The Not-So-Nameless One

In a previous post (see Dec 07) I named a Mr C Smith as the one responsible for leading me into my, ultimately, ill-fated, alcohol experiments. These tests, it is now known, are responsible for all manner of psychological and physiological problems. Mr C Smith, whose name is known to be a pseudonym, is a singularly unscrupulous individual whose appearances in my life are associated, with a depressing degree of inevitability, with drunkenness and instability. He has, I am sorry to say, appeared again and has led me into a spiral of criminal (or at least outside government advice) behaviour. Today, for example, I _drove my car_ (heedless of the savage effect on the planet this would have) and then later I had _loads of booze_ (heedless of the disastrous effect on my blogging this would have). Mr C Smith is a shadow-figure, a metaphor: he is a vague character who lives in the sidelines and who prevents any serious activity from actually occurring. Instead he just snipes away at real endeavour and entices one into substitute activities (ie drinking, or listening to Tears for Fears, or both). He thinks that he can lure innocent humans to a timely end (all ends are timely to him, and he isn't even death) through asking them "Is it worth it?
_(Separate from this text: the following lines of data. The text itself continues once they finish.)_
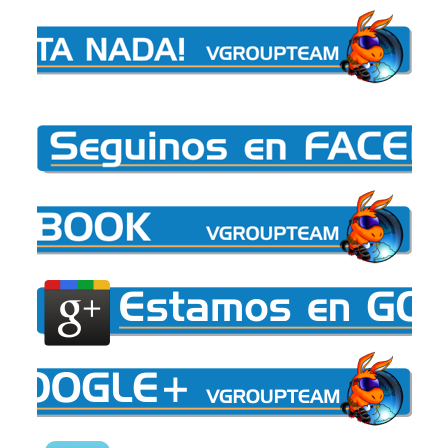
Extras....................: [x] Todos Incluidos

                            [ ] Removidos Parcialmente 
                            [ ] Totalmente Removidos

Zona......................: [x] Libre de Zona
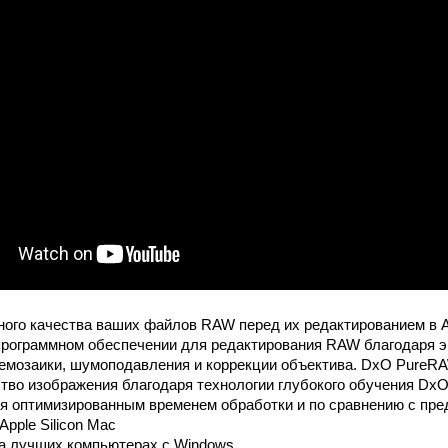
ого качества ваших файлов RAW перед их редактированием в A
 программном обеспечении для редактирования RAW благодаря 
емозаики, шумоподавления и коррекции объектива. DxO PureR
тво изображения благодаря технологии глубокого обучения Dx
я оптимизированным временем обработки и по сравнению с пр
Apple Silicon Mac
 на лучших компьютерах с Windows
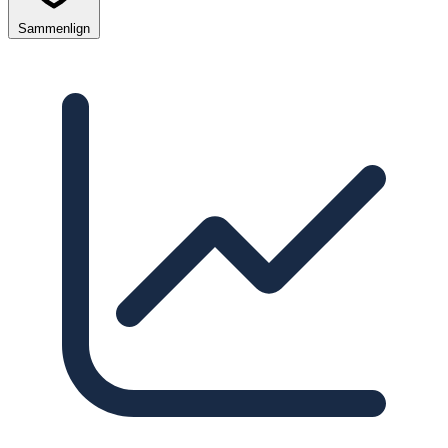
Sammenlign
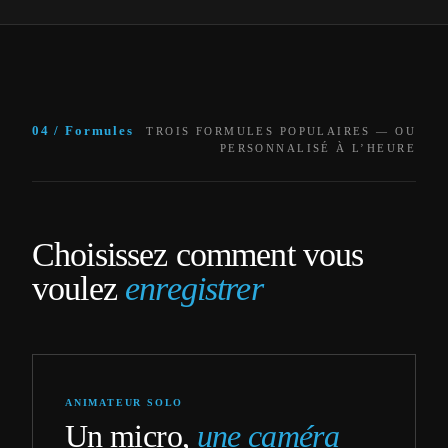
04 / Formules
TROIS FORMULES POPULAIRES — OU
PERSONNALISÉ À L’HEURE
Choisissez comment vous
voulez
enregistrer
ANIMATEUR SOLO
Un micro,
une caméra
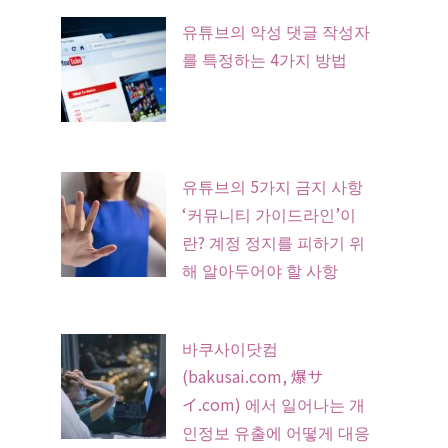
유튜브의 악성 댓글 작성자
를 특정하는 4가지 방법
유튜브의 5가지 금지 사항
‘커뮤니티 가이드라인’이
란? 계정 정지를 피하기 위
해 알아두어야 할 사항
바쿠사이닷컴
(bakusai.com, 爆サ
イ.com) 에서 일어나는 개
인정보 유출에 어떻게 대응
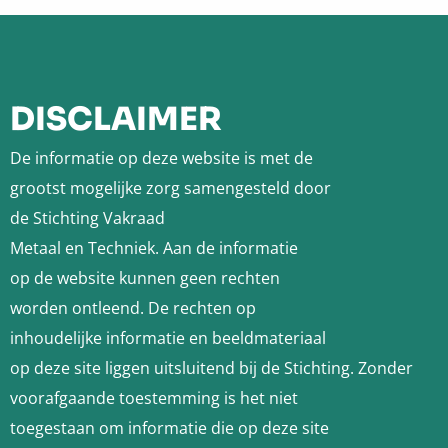
Site
footer
DISCLAIMER
De informatie op deze website is met de
grootst mogelijke zorg samengesteld door
de Stichting Vakraad
Metaal en Techniek. Aan de informatie
op de website kunnen geen rechten
worden ontleend. De rechten op
inhoudelijke informatie en beeldmateriaal
op deze site liggen uitsluitend bij de Stichting. Zonder
voorafgaande toestemming is het niet
toegestaan om informatie die op deze site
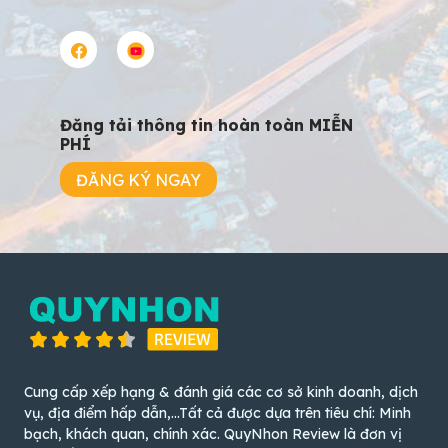
Đăng tải thông tin hoàn toàn MIỄN
PHÍ
ĐĂNG KÝ NGAY
Cung cấp xếp hạng & đánh giá các cơ sở kinh doanh, dịch
vụ, địa điểm hấp dẫn,...Tất cả được dựa trên tiêu chí: Minh
bạch, khách quan, chính xác. QuyNhon Review là đơn vị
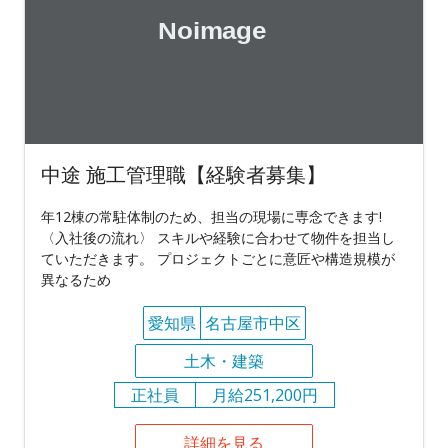
中途 施工管理職【経験者募集】
年12棟の常駐体制のため、担当の現場に専念できます!
〈入社後の流れ〉 スキルや経験に合わせて物件を担当し
ていただきます。 プロジェクトごとに意匠や構造規模が
異なるため
愛知県
名古屋市中区
土木・建築
正社員
月給251,200円
詳細を見る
Is it really worth it?" and, do you know, eleven times out of ten, it isn't. He told me one late stormy night, while the December winds were pounding at the double glazing, that I should just jack it all in and go to Uttoxeter. Uttoxeter! I don't even know where that is, or what I would do if I got there. Nothing, I guess. Or not very much. Or maybe I was supposed to rent a room in a ghastly B&B and then walk the streets until I literally topped myself out of boredom. Probably that was it: Mr C Smith is a funny old guy, with a bizarre sense of humour: he wants you to laugh but doesn't really give a toss who you are or if he's met you. He often comes to me during a dull day at work, or rather, I go to him, as he's far too cool to approach me. He says encouraging things but you know he wants you to die, I think. Or maybe he doesn't; perhaps I've misjudged the stupid old bugger and he just wants you to do something, I mean really _do_ something, that'd give you validity for just a second at least.

I don't even know what the C stands for.

1 comment:

James Higham said...

Now with your recent flurry of posts and the enigmatic nature thereof, you have be scratching my head going into this Saturday morning.